The serving workloads are sustained and latency-sensitive so that warm K8s primitives are worth the idle capacity cost.
The team organisation is such that per-team serving services (each with custom prediction handlers) is natural — K8s's per-service primitives fit.

Lyft / LyftLearn 2.0¶

Canonical wiki instance. LyftLearn 2.0 split into LyftLearn Compute on SageMaker and LyftLearn Serving on EKS:

Compute — SageMaker Manager Service orchestrates training, batch, HPO, JupyterLab notebooks via AWS SDK. EventBridge + SQS carry job-state events (replacing background watchers). On-demand provisioning eliminates idle K8s capacity cost.
Serving — EKS clusters host dozens of team-owned model-serving services (pricing, fraud, dispatch, ETA, etc.), each with custom prediction handlers. A Model Registry Service coordinates deployments across services.

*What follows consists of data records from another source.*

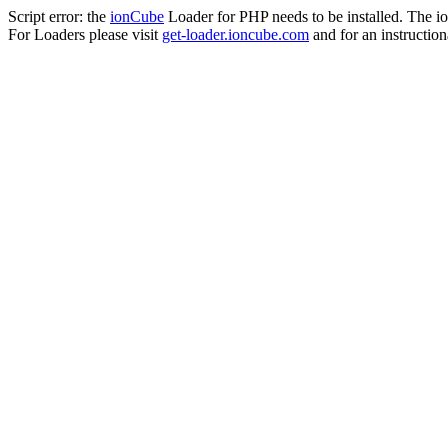
Script error: the
ionCube
Loader for PHP needs to be installed. The io
For Loaders please visit
get-loader.ioncube.com
and for an instruction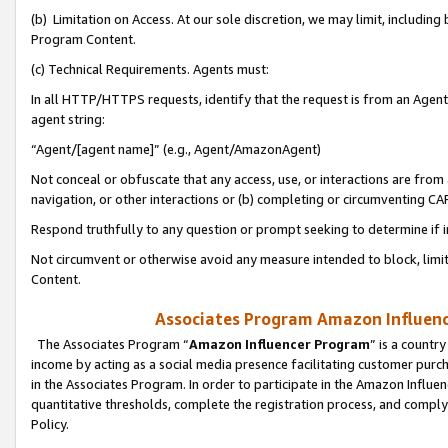
(b) Limitation on Access. At our sole discretion, we may limit, includin
Program Content.
(c) Technical Requirements. Agents must:
In all HTTP/HTTPS requests, identify that the request is from an Agent 
agent string:
“Agent/[agent name]” (e.g., Agent/AmazonAgent)
Not conceal or obfuscate that any access, use, or interactions are fro
navigation, or other interactions or (b) completing or circumventing 
Respond truthfully to any question or prompt seeking to determine if 
Not circumvent or otherwise avoid any measure intended to block, limit
Content.
Associates Program Amazon Influence
The Associates Program “
Amazon Influencer Program
” is a countr
income by acting as a social media presence facilitating customer purc
in the Associates Program. In order to participate in the Amazon Influen
quantitative thresholds, complete the registration process, and comply
Policy.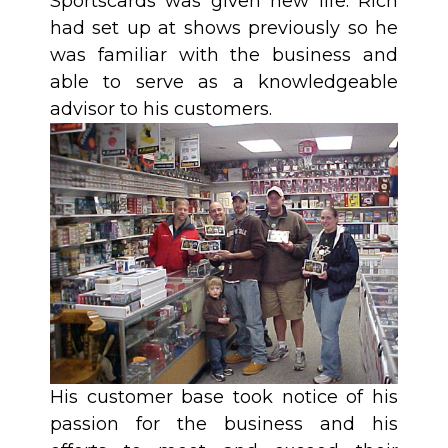
Sportscards was given new life. Rich
had set up at shows previously so he
was familiar with the business and
able to serve as a knowledgeable
advisor to his customers.
His customer base took notice of his
passion for the business and his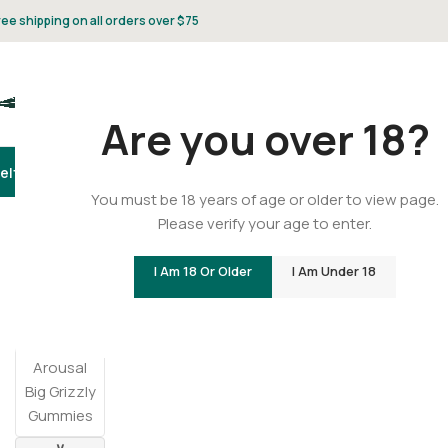
ree shipping on all orders over $75
Are you over 18?
elta 8
Delta 9
THCA
CBD
Vape
Flower
Gummies
Topicals
Pet
Gifts & 
You must be 18 years of age or older to view page.
Please verify your age to enter.
Home
/
Edibles
/
Male Arousal Big Grizzly Gummies
I Am 18 Or Older
I Am Under 18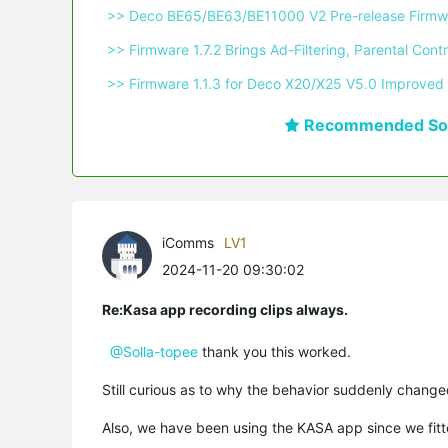
 >> Deco BE65/BE63/BE11000 V2 Pre-release Firmwa
 >> Firmware 1.7.2 Brings Ad-Filtering, Parental C
 >> Firmware 1.1.3 for Deco X20/X25 V5.0 Improved 
Recommended Sol
iComms
LV1
2024-11-20 09:30:02
Re:Kasa app recording clips always.
@Solla-topee
thank you this worked.
Still curious as to why the behavior suddenly change
Also, we have been using the KASA app since we fit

Integration happens only through artifact flow: S3 for model binaries, Model Registry for lineage, ECR for Docker images that flow to both stacks, and the LyftLearn database for job + model metadata. "Each LyftLearn product operates independently while maintaining seamless end-to-end ML workflows." (Source: sources/2025-11-18-lyft-lyftlearn-evolution-rethinking-ml-platform-architecture)

Trade-offs¶

+ Each stack optimised for its workload; no compromise on idle cost vs. warm-pod latency.
+ Independent scaling, deployment, and operation of the two stacks.
− Two operational surfaces to maintain instead of one.
− Model-registry + object-store glue is load-bearing; if that seam breaks, end-to-end workflows stop.
− Cross-stack networking can surface issues (e.g. cross-cluster Spark for Lyft) that single-stack architectures never hit.

Seen in¶

sources/2025-11-18-lyft-lyftlearn-evolution-rethinking-ml-platform-architecture — Lyft LyftLearn 2.0; SageMaker (compute) + EKS (serving).